– Ну-ка, отнеси это Коллин. Передай ей мои пожелания счастья в новом году и убедись, что она осознала, как ты шикарно выглядишь. – Горькая улыбка искривила ее губы. – Веди себя уверенно и пожелай твоей
Понял?
В каждом доме на их улице была елка, кичливо сверкавшая в окне. Темноволосые возбужденные мальчишки носились по дороге с кусками угля, готовясь стать первыми желанными гостями на пороге[128]
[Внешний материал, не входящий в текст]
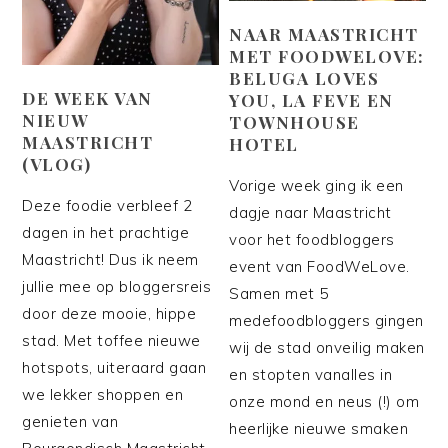
NAAR MAASTRICHT
MET FOODWELOVE:
BELUGA LOVES
DE WEEK VAN
YOU, LA FEVE EN
NIEUW
TOWNHOUSE
MAASTRICHT
HOTEL
(VLOG)
Vorige week ging ik een
Deze foodie verbleef 2
dagje naar Maastricht
dagen in het prachtige
voor het foodbloggers
Maastricht! Dus ik neem
event van FoodWeLove.
jullie mee op bloggersreis
Samen met 5
door deze mooie, hippe
medefoodbloggers gingen
stad. Met toffee nieuwe
wij de stad onveilig maken
hotspots, uiteraard gaan
en stopten vanalles in
we lekker shoppen en
onze mond en neus (!) om
genieten van
heerlijke nieuwe smaken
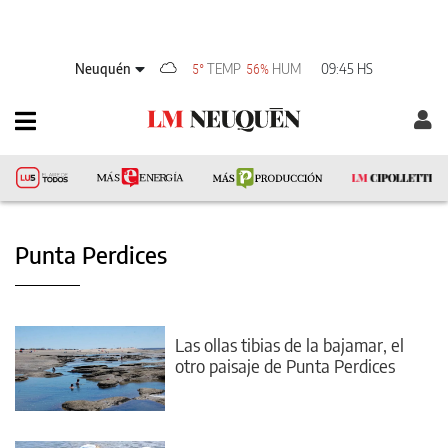
Neuquén
TEMP
HUM
09:45 HS
5°
56%
Punta Perdices
Las ollas tibias de la bajamar, el
otro paisaje de Punta Perdices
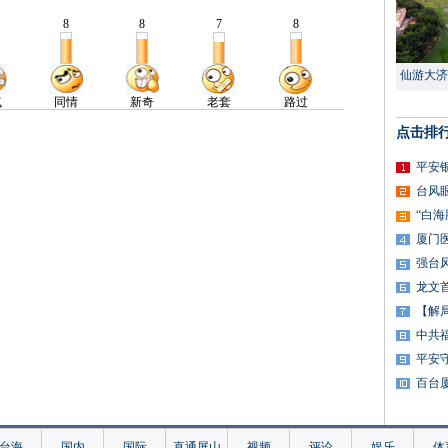
仙游大济
点击排
平安
台风
“白
厦门
强台
龙文
【解
中共
平安
百台
台海
国内
国际
直通屏山
视频
评论
娱乐
体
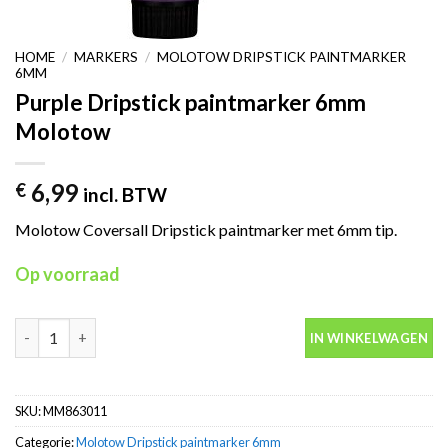
HOME
/
MARKERS
/
MOLOTOW DRIPSTICK PAINTMARKER
6MM
Purple Dripstick paintmarker 6mm
Molotow
6,99
€
incl. BTW
Molotow Coversall Dripstick paintmarker met 6mm tip.
Op voorraad
Purple Dripstick paintmarker 6mm Molotow aantal
IN WINKELWAGEN
SKU:
MM863011
Categorie:
Molotow Dripstick paintmarker 6mm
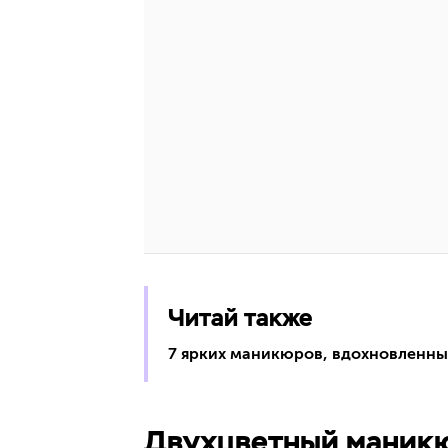
Читай также
7 ярких маникюров, вдохновленны
Двухцветный маник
. Шагги неспешным шагом направился к дому Коллин. Он прошел вдоль деревянного забора, перед которым проходила полоса густых муниципальных кустов с белыми ягодами. Он не собирался передавать Коллин банку пива или материнские послания.Он пересек улицу, размышляя о том, что едят люди. Он представлял себе, как они тесно сидят за столами, набив животы, плотно закрыв двери, чтобы в дом не проникал холод. Он стоял перед домом Коллин, сжимая в руке зимние ягоды, и думал о стейк-сэндвичах, которые год назад приготовила трезвая Агнес, чтобы съесть их в новогоднюю полночь. Он вспомнил, как они, обнявшись, сидели на канапе, ели мятный шоколад и смотрели на наводнившую Джордж-сквер толпу, встречающую Новый год песней.
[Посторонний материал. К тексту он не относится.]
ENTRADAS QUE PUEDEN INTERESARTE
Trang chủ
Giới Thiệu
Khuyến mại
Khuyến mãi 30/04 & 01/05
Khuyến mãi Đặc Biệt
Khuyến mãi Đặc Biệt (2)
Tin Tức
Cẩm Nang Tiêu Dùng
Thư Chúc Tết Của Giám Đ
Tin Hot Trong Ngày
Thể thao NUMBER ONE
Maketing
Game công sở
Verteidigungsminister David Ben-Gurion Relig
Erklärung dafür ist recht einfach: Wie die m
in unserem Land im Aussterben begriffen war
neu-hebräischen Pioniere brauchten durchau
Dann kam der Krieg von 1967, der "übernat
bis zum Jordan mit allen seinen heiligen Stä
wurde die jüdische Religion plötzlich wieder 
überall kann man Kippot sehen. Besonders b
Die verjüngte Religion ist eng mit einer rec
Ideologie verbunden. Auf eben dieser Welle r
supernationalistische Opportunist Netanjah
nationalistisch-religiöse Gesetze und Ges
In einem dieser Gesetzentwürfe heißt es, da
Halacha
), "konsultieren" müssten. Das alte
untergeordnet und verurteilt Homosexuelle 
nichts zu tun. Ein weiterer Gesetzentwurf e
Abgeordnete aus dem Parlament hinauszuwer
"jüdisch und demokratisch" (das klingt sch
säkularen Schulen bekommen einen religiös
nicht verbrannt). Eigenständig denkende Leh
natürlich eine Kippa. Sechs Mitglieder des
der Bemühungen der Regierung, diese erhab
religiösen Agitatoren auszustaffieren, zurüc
Шагги не знал, что ему делать с банкой лагера. Он в темноте присел на корточки у низкого сарая для хранения угля и потянул за ушко банки, и оно оторвалось с пенистым шипением, а холодный воздух наполнился знакомым запахом. Осторожным языком Шагги слизнул пиво с верхушки. У пены был безобидный вкус, рассыпчатый, как у морозного воздуха, чуть кисловатый и металлический, словно ты обхватил губами холодный кухонный кран. Его желудок пронзали иголки голода и дурных предчувствий, желудок требовал наполнения, хоть чуточку какого-нибудь вкуса. Скорчившись, как животное, он отпил немного лагера. Напиток не обжигал. У него был вкус выдохшейся шипучки с привкусом тяжелого зернового хлеба. Он сделал еще один глоток, и еще один, и урчание в его животе стихло.
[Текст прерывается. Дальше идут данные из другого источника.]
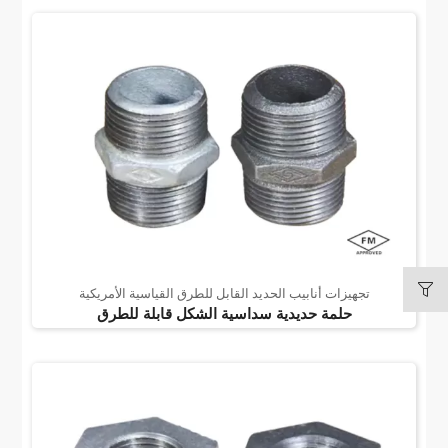
تجهيزات أنابيب الحديد القابل للطرق القياسية الأمريكية
حلمة حديدية سداسية الشكل قابلة للطرق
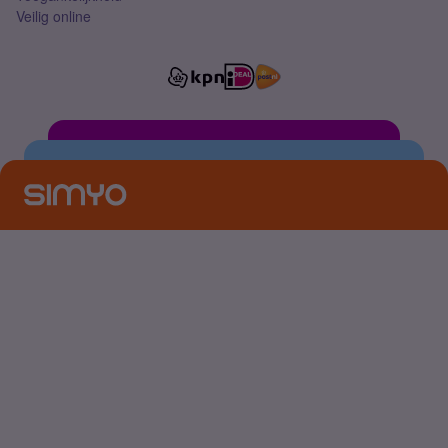
Veilig online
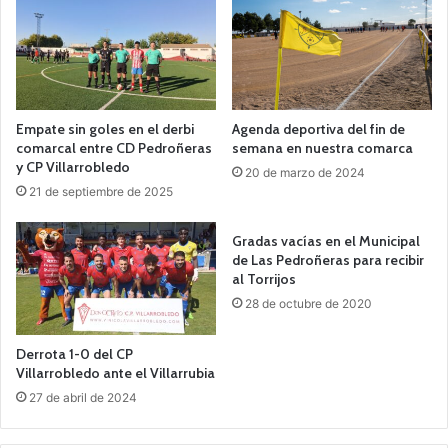
Empate sin goles en el derbi
Agenda deportiva del fin de
comarcal entre CD Pedroñeras
semana en nuestra comarca
y CP Villarrobledo
20 de marzo de 2024
21 de septiembre de 2025
Gradas vacías en el Municipal
de Las Pedroñeras para recibir
al Torrijos
28 de octubre de 2020
Derrota 1-0 del CP
Villarrobledo ante el Villarrubia
27 de abril de 2024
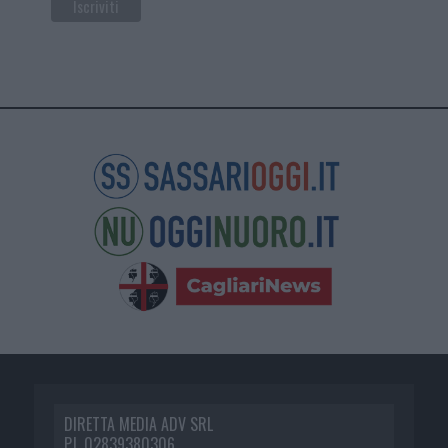
DIRETTA MEDIA ADV SRL
P.I. 02839380306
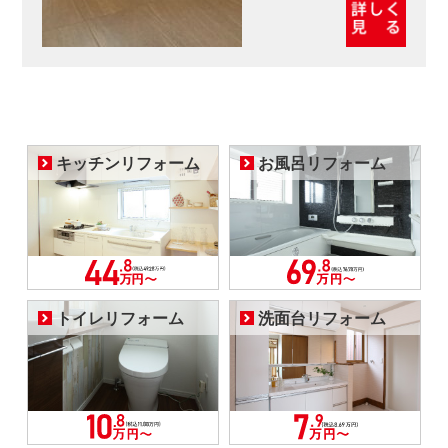
キッチンリフォーム
お風呂リフォーム
トイレリフォーム
洗面台リフォーム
Ему понравилось ощущение тепла и бесшабашности в сердце. Чувство голода стало терять остроту, когда он услышал рев приближающегося автомобиля. Он увидел, как Агнес на нетвердых ногах вышла на неровную тропинку, кутаясь в лиловое пальто поверх короткой юбки. Она сказала что-то кокетливое водителю и изящно забралась на заднее сиденье черного такси. На водителе были очки в грубой оправе – за рулем явно сидел не Юджин. Шагги запаниковал, когда такси развернулось и поехало из Питхеда.
За четыре месяца и тринадцать дней, прошедших с того времени, когда Юджин помог матери Шагги вернуться в ее прежнее состояние, рыжеволосый таксист приезжал по два-три раза в неделю. В эти утра, через несколько минут после ухода на занятия Лика, воцарившуюся было в доме тишину нарушал Юджин – Шагги слышал, как он заходит в дом, и мог по нему сверять часы.
После того вечера в клубном ресторане игроков в гольф у Юджина хватило ума избегать Лика. Когда Агнес улеглась на ковер, напевая себе под нос, Лик, выбежавший из спальни в одних трусах, выставил Юджина пинками под зад из коридора на улицу. Юджин мог легко дать ему отпор, но его представления о жизни не позволили ему это сделать, и он разрешил выпроводить себя, а на пути к машине поймал себя на том, что приносит извинения.
Той ночью чувство вины не давало Юджину уснуть. Едва рассвело, он унес из коридора в ванную – подальше от недовольного взгляда дочери – телефон и запер дверь. Он разбудил Агнес, и она встретила его у ворот шахты. Он извинился за то, что вчера уговорил ее выпить, и пообещал помочь ей снова встать на ноги. Они сидели на заднем сиденье холодного такси, и она целовала его, как бы подтверждая, что все будет в порядке. Язык у нее был раздувшийся и безжизненный, и Юджин надеялся, что лагер в ее дыхании – всего лишь последствия вчерашнего. Глядя, как ее голова свесилась набок, он вспомнил, что вчера в ресторане гольф-клуба она не пила с ним лагера.